Every line in the entries where "Ouvrir" is found should be copied.

[Material provided]

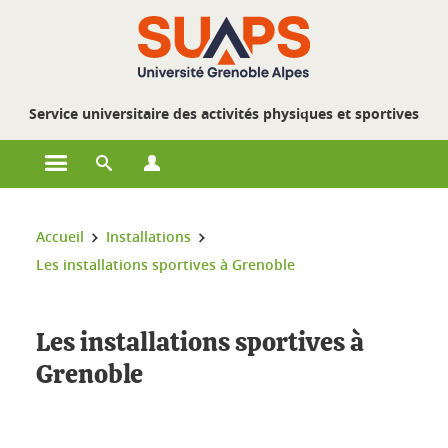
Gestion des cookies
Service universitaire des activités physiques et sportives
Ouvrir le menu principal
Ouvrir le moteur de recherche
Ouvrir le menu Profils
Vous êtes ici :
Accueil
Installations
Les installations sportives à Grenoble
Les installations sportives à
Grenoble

[/Material provided]

◆ Task solution ◆
Ouvrir le menu principal
Ouvrir le moteur de recherche
Ouvrir le menu Profils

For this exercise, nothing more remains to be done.